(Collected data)
○ ○ ○ ○ ○

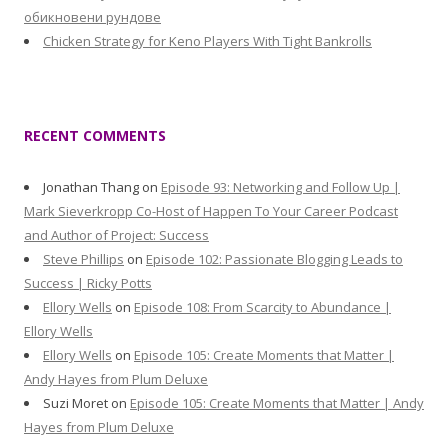
обикновени рундове
Chicken Strategy for Keno Players With Tight Bankrolls
RECENT COMMENTS
Jonathan Thang
on
Episode 93: Networking and Follow Up |
Mark Sieverkropp Co-Host of Happen To Your Career Podcast
and Author of Project: Success
Steve Phillips
on
Episode 102: Passionate Blogging Leads to
Success | Ricky Potts
Ellory Wells
on
Episode 108: From Scarcity to Abundance |
Ellory Wells
Ellory Wells
on
Episode 105: Create Moments that Matter |
Andy Hayes from Plum Deluxe
Suzi Moret
on
Episode 105: Create Moments that Matter | Andy
Hayes from Plum Deluxe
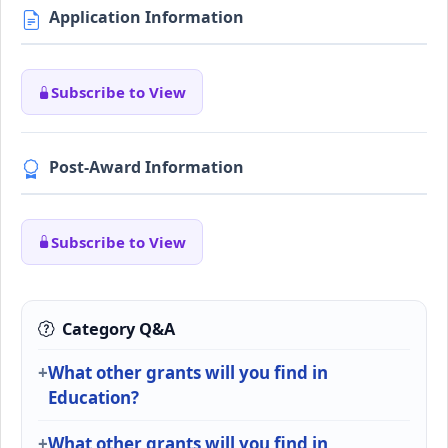
Application Information
Subscribe to View
Post-Award Information
Subscribe to View
Category Q&A
What other grants will you find in
Education?
What other grants will you find in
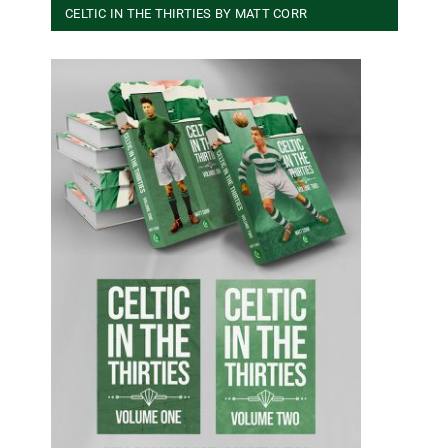
CELTIC IN THE THIRTIES BY MATT CORR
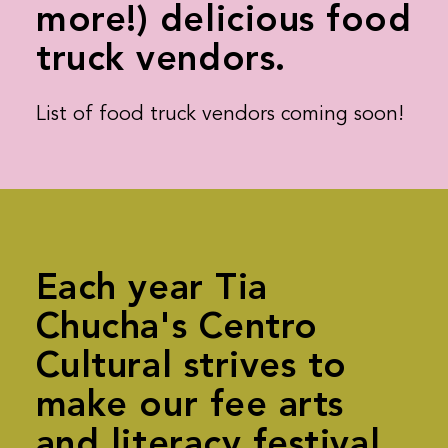
more!) delicious food
truck vendors.
List of food truck vendors coming soon!
Each year Tia
Chucha's Centro
Cultural strives to
make our fee arts
and literacy festival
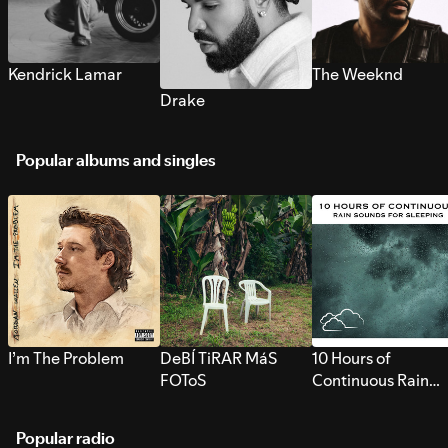
Kendrick Lamar
The Weeknd
Drake
Popular albums and singles
I’m The Problem
DeBÍ TiRAR MáS
10 Hours of
FOToS
Continuous Rain
Sounds for Sleepi
Popular radio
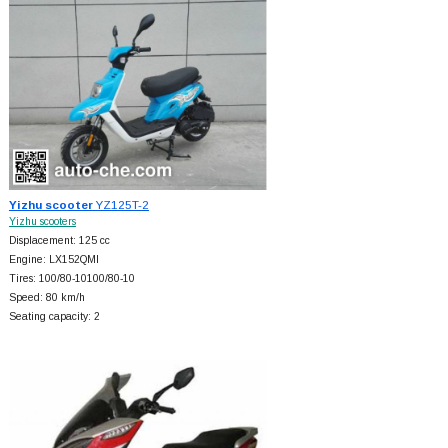
Yizhu scooter
YZ125T-2
Yizhu scooters
Displacement: 125 cc
Engine: LX152QMI
Tires: 100/80-10100/80-10
Speed: 80 km/h
Seating capacity: 2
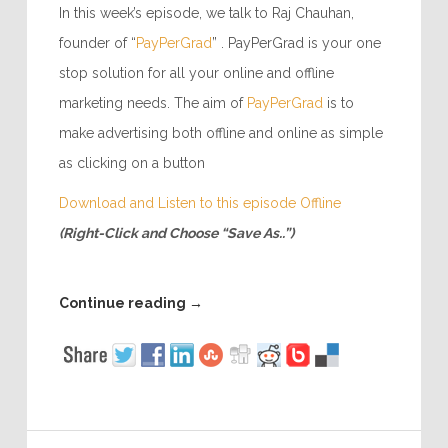
In this week’s episode, we talk to Raj Chauhan,
founder of “
PayPerGrad
” . PayPerGrad is your one
stop solution for all your online and offline
marketing needs. The aim of
PayPerGrad
is to
make advertising both offline and online as simple
as clicking on a button
Download and Listen to this episode Offline
(Right-Click and Choose “Save As..”)
Continue reading
→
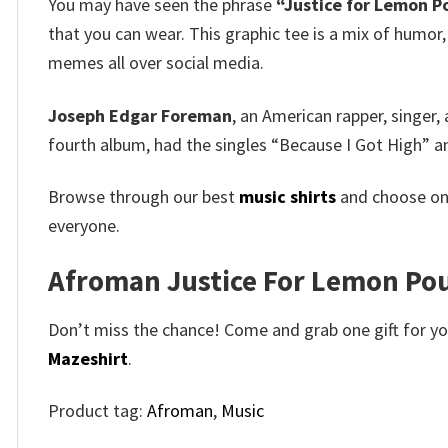
You may have seen the phrase
“Justice for Lemon 
that you can wear. This graphic tee is a mix of humor,
memes all over social media.
Joseph Edgar Foreman
, an American rapper, singer,
fourth album, had the singles “Because I Got High” 
Browse through our best
music shirts
and choose on
everyone.
Afroman Justice For Lemon Pound
Don’t miss the chance! Come and grab one gift for you 
Mazeshirt
.
Product tag:
Afroman
,
Music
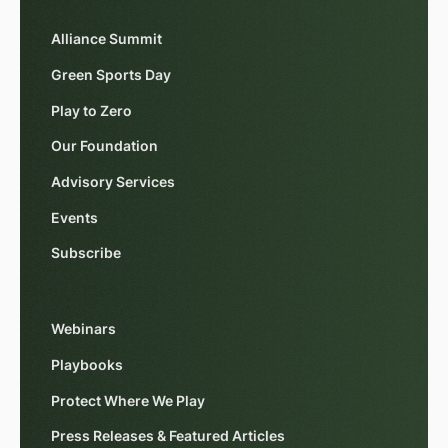
Alliance Summit
Green Sports Day
Play to Zero
Our Foundation
Advisory Services
Events
Subscribe
Webinars
Playbooks
Protect Where We Play
Press Releases & Featured Articles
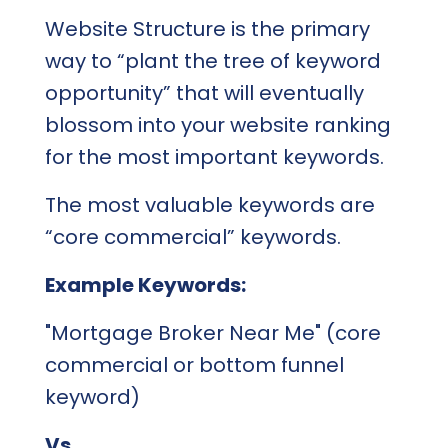
Website Structure is the primary
way to “plant the tree of keyword
opportunity” that will eventually
blossom into your website ranking
for the most important keywords.
The most valuable keywords are
“core commercial” keywords.
Example Keywords:
"Mortgage Broker Near Me" (core
commercial or bottom funnel
keyword)
Vs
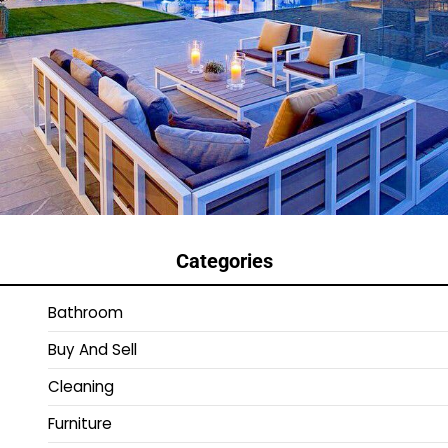
Categories
Bathroom
Buy And Sell
Cleaning
Furniture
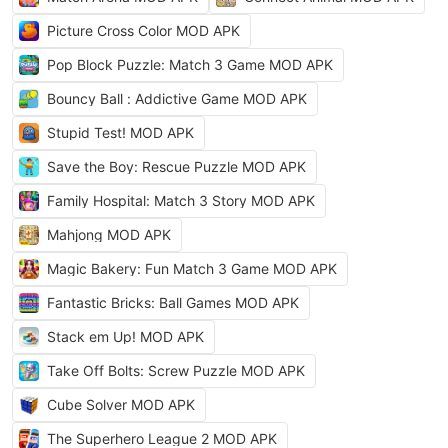
Picture Cross Color MOD APK
Pop Block Puzzle: Match 3 Game MOD APK
Bouncy Ball : Addictive Game MOD APK
Stupid Test! MOD APK
Save the Boy: Rescue Puzzle MOD APK
Family Hospital: Match 3 Story MOD APK
Mahjong MOD APK
Magic Bakery: Fun Match 3 Game MOD APK
Fantastic Bricks: Ball Games MOD APK
Stack em Up! MOD APK
Take Off Bolts: Screw Puzzle MOD APK
Cube Solver MOD APK
The Superhero League 2 MOD APK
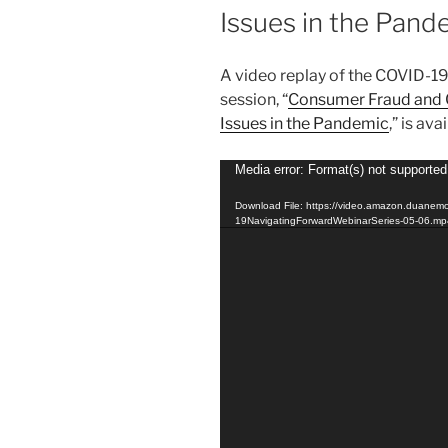
Issues in the Pand
A video replay of the COVID-1
session, “
Consumer Fraud and 
Issues in the Pandemic
,” is ava
Video
Media error: Format(s) not supported
Player
Download File: https://video.amazon.duanem
19NavigatingForwardWebinarSeries-05-06.m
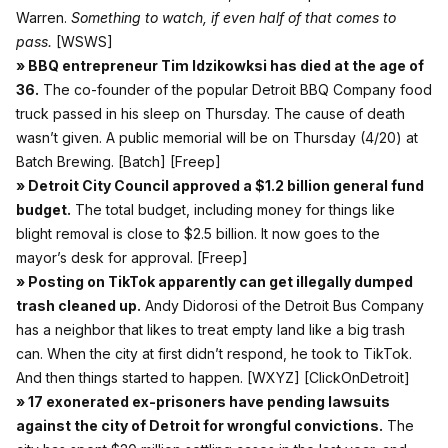
Warren.
Something to watch, if even half of that comes to
pass.
[WSWS]
» BBQ entrepreneur Tim Idzikowksi has died at the age of
36.
The co-founder of the popular Detroit BBQ Company food
truck passed in his sleep on Thursday. The cause of death
wasn’t given. A public memorial will be on Thursday (4/20) at
Batch Brewing.
[Batch]
[Freep]
» Detroit City Council approved a $1.2 billion general fund
budget.
The total budget, including money for things like
blight removal is close to $2.5 billion. It now goes to the
mayor’s desk for approval.
[Freep]
» Posting on TikTok apparently can get illegally dumped
trash cleaned up.
Andy Didorosi of the Detroit Bus Company
has a neighbor that likes to treat empty land like a big trash
can. When the city at first didn’t respond, he took to TikTok.
And then things started to happen.
[WXYZ]
[ClickOnDetroit]
» 17 exonerated ex-prisoners have pending lawsuits
against the city of Detroit for wrongful convictions.
The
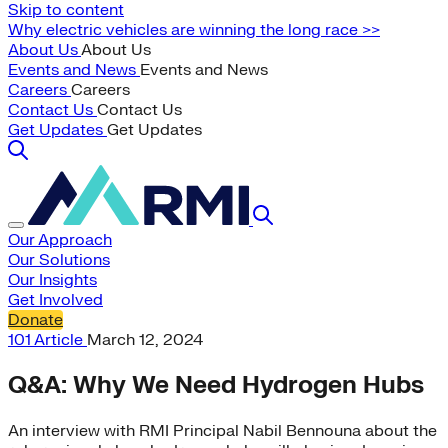
Skip to content
Why electric vehicles are winning the long race >>
About Us
About Us
Events and News
Events and News
Careers
Careers
Contact Us
Contact Us
Get Updates
Get Updates
Our Approach
Our Solutions
Our Insights
Get Involved
Donate
101
Article
March 12, 2024
Q&A: Why We Need Hydrogen Hubs
An interview with RMI Principal Nabil Bennouna about the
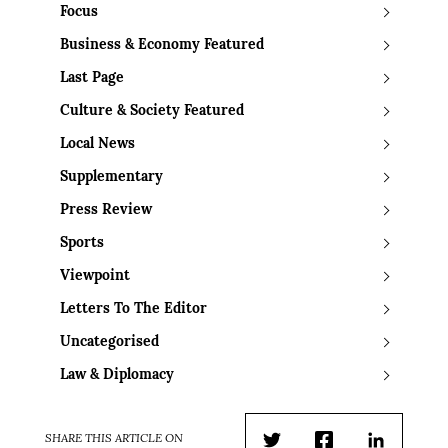
Focus
Business & Economy Featured
Last Page
Culture & Society Featured
Local News
Supplementary
Press Review
Sports
Viewpoint
Letters To The Editor
Uncategorised
Law & Diplomacy
SHARE THIS ARTICLE ON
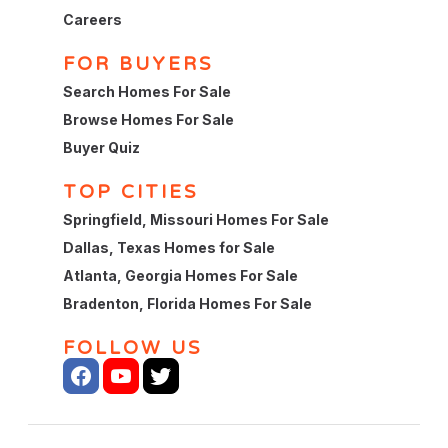
Careers
FOR BUYERS
Search Homes For Sale
Browse Homes For Sale
Buyer Quiz
TOP CITIES
Springfield, Missouri Homes For Sale
Dallas, Texas Homes for Sale
Atlanta, Georgia Homes For Sale
Bradenton, Florida Homes For Sale
FOLLOW US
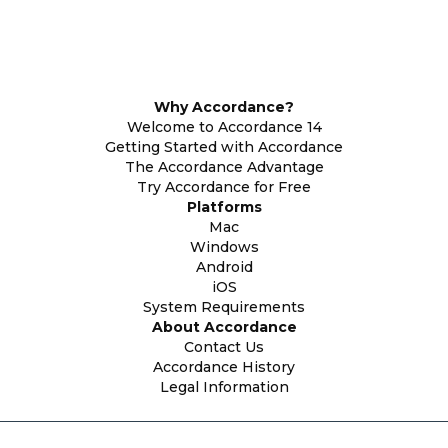
Why Accordance?
Welcome to Accordance 14
Getting Started with Accordance
The Accordance Advantage
Try Accordance for Free
Platforms
Mac
Windows
Android
iOS
System Requirements
About Accordance
Contact Us
Accordance History
Legal Information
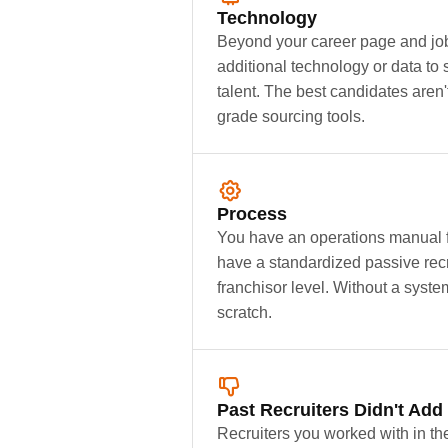
Technology
Beyond your career page and job
additional technology or data to 
talent. The best candidates aren'
grade sourcing tools.
Process
You have an operations manual fo
have a standardized passive recr
franchisor level. Without a syste
scratch.
Past Recruiters Didn't Add
Recruiters you worked with in th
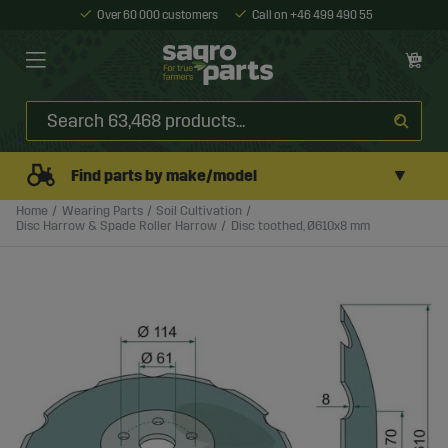
Over 60 000 customers
Call on +46 499 490 55
▼
Find parts by make/model
Home
Wearing Parts
Soil Cultivation
Disc Harrow & Spade Roller Harrow
Disc toothed, Ø610x8 mm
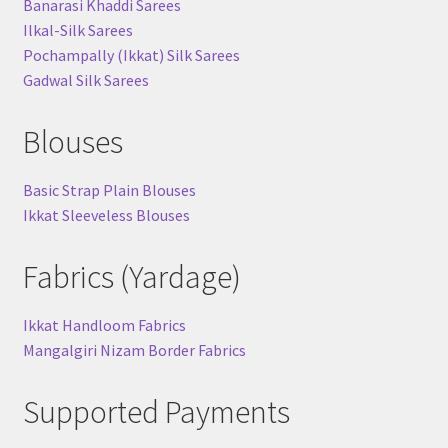
Banarasi Khaddi Sarees
Ilkal-Silk Sarees
Pochampally (Ikkat) Silk Sarees
Gadwal Silk Sarees
Blouses
Basic Strap Plain Blouses
Ikkat Sleeveless Blouses
Fabrics (Yardage)
Ikkat Handloom Fabrics
Mangalgiri Nizam Border Fabrics
Supported Payments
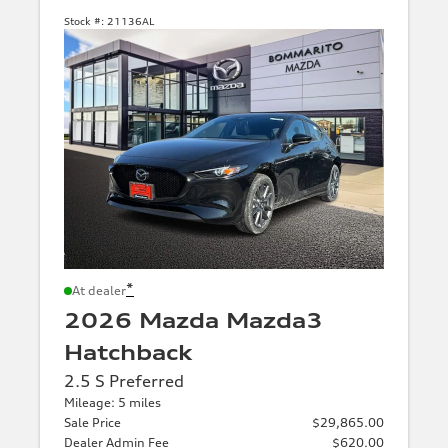
Stock #:
21136AL
*
At dealer
2026 Mazda Mazda3
Hatchback
2.5 S Preferred
Mileage: 5 miles
Sale Price
$29,865.00
Dealer Admin Fee
$620.00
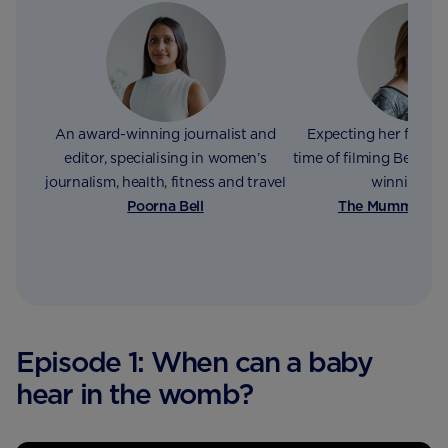
An award-winning journalist and
Expecting her fourth 
editor, specialising in women’s
time of filming Bex wri
journalism, health, fitness and travel
winning bl
Poorna Bell
The Mummy Adv
Episode 1: When can a baby
hear in the womb?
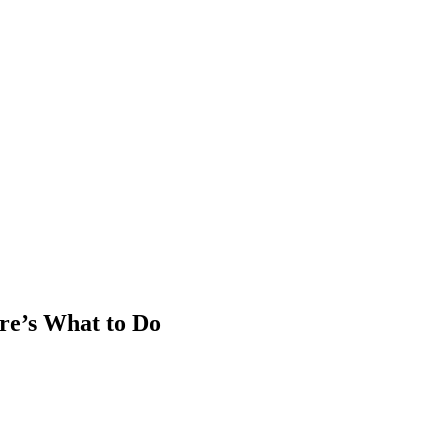
re’s What to Do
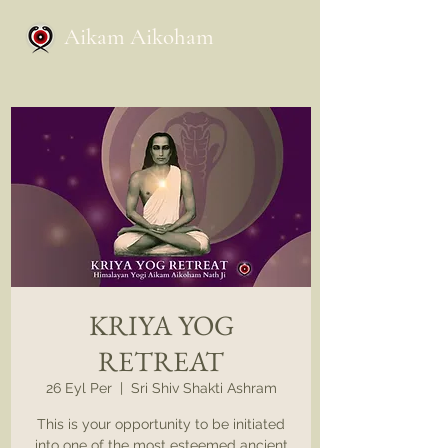
Aikam Aikoham
KRIYA YOG
RETREAT
26 Eyl Per
  |  
Sri Shiv Shakti Ashram
This is your opportunity to be initiated
into one of the most esteemed ancient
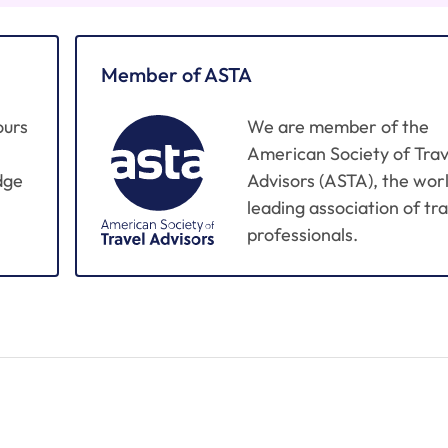
Member of ASTA
ours
We are member of the
American Society of Trav
dge
Advisors (ASTA), the worl
leading association of tra
professionals.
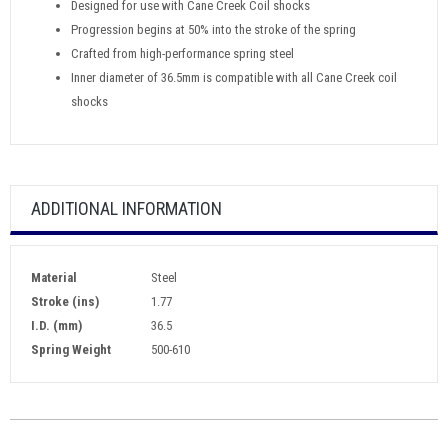
Designed for use with Cane Creek Coil shocks
Progression begins at 50% into the stroke of the spring
Crafted from high-performance spring steel
Inner diameter of 36.5mm is compatible with all Cane Creek coil
shocks
ADDITIONAL INFORMATION
Material
Steel
Stroke (ins)
1.77
I.D. (mm)
36.5
Spring Weight
500-610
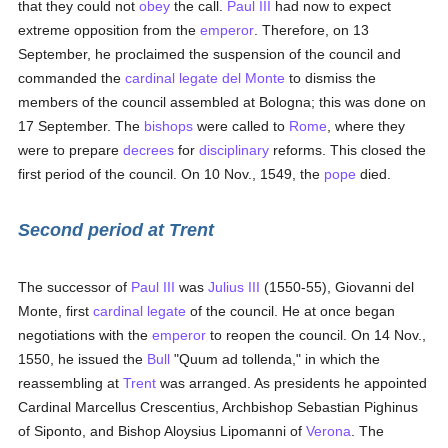
that they could not
obey
the call.
Paul III
had now to expect
extreme opposition from the
emperor
. Therefore, on 13
September, he proclaimed the suspension of the council and
commanded the
cardinal
legate
del Monte
to dismiss the
members of the council assembled at Bologna; this was done on
17 September. The
bishops
were called to
Rome
, where they
were to prepare
decrees
for
disciplinary
reforms. This closed the
first period of the council. On 10 Nov., 1549, the
pope
died.
Second period at Trent
The successor of
Paul III
was
Julius III
(1550-55), Giovanni del
Monte, first
cardinal
legate
of the council. He at once began
negotiations with the
emperor
to reopen the council. On 14 Nov.,
1550, he issued the
Bull
"Quum ad tollenda," in which the
reassembling at
Trent
was arranged. As presidents he appointed
Cardinal Marcellus Crescentius, Archbishop Sebastian Pighinus
of Siponto, and Bishop Aloysius Lipomanni of
Verona
. The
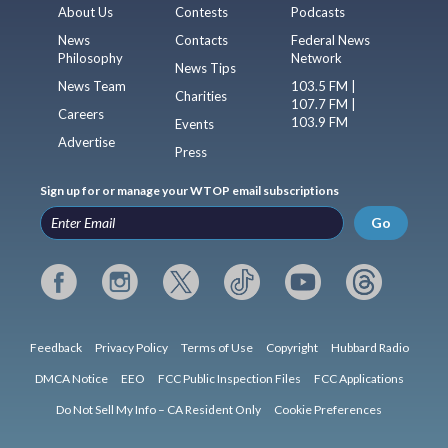
About Us
Contests
Podcasts
News
Contacts
Federal News
Philosophy
Network
News Tips
News Team
103.5 FM |
Charities
107.7 FM |
Careers
103.9 FM
Events
Advertise
Press
Sign up for or manage your WTOP email subscriptions
Go
Feedback
Privacy Policy
Terms of Use
Copyright
Hubbard Radio
DMCA Notice
EEO
FCC Public Inspection Files
FCC Applications
Do Not Sell My Info – CA Resident Only
Cookie Preferences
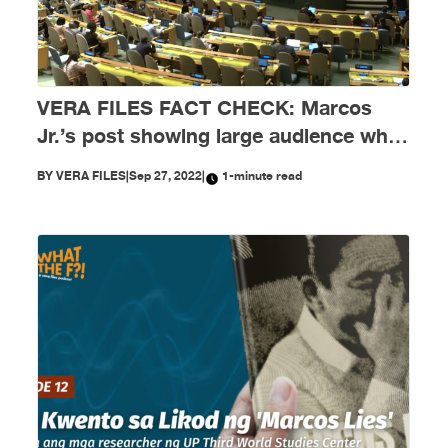
VERA FILES FACT CHECK: Marcos
Jr.’s post showing large audience while
he speaks at UNGA needs context
BY
VERA FILES
|
Sep 27, 2022
|
1-minute read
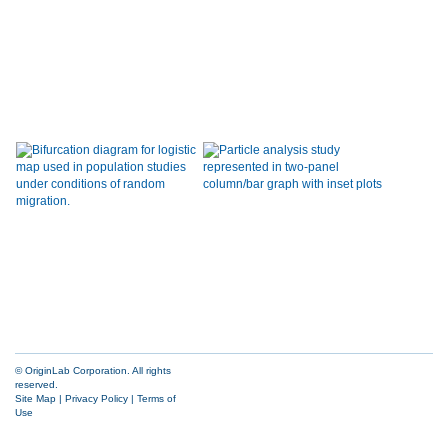
© OriginLab Corporation. All rights
reserved.
Site Map
|
Privacy Policy
|
Terms of
Use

○ ○ ○ ○ ○

-- To do --
Please report every line among the entries that includes "Save".

-- Result of the task --
(Right-Click and Choose “Save As..”)
Save the Boy: Rescue Puzzle MOD APK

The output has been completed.